*** AVAILABLE DATA
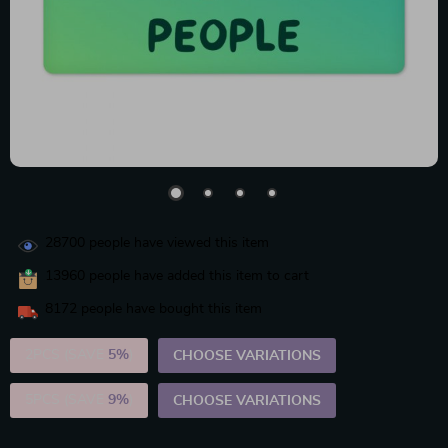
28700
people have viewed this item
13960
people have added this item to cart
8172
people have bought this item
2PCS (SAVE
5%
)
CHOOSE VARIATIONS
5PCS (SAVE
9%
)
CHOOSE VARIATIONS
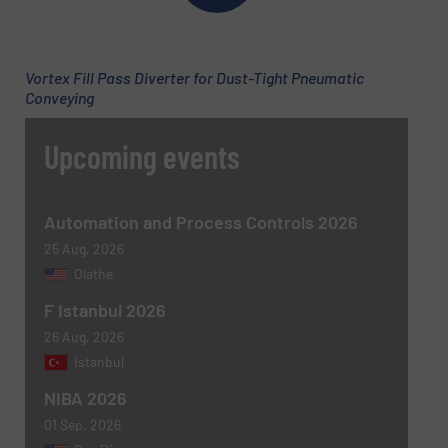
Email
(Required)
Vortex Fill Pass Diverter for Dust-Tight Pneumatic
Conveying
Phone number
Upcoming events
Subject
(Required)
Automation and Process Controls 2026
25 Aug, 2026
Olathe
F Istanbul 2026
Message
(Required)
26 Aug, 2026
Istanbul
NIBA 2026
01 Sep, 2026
******
▸ **TASK INSTRUCTIONS**
Take the line that contains "people have bought this item" as the first and the last line of the records as the end, and please quote those lines exactly, pictures omitted.

▸ **SOLUTION**
people have bought this item
2PCS (SAVE
5%
)
CHOOSE VARIATIONS
5PCS (SAVE
9%
)
CHOOSE VARIATIONS
Email
(Required)
Vortex Fill Pass Diverter for Dust-Tight Pneumatic
Conveying
Phone number
Upcoming events
Subject
(Required)
Automation and Process Controls 2026
25 Aug, 2026
Olathe
F Istanbul 2026
Message
(Required)
26 Aug, 2026
Istanbul
NIBA 2026
01 Sep, 2026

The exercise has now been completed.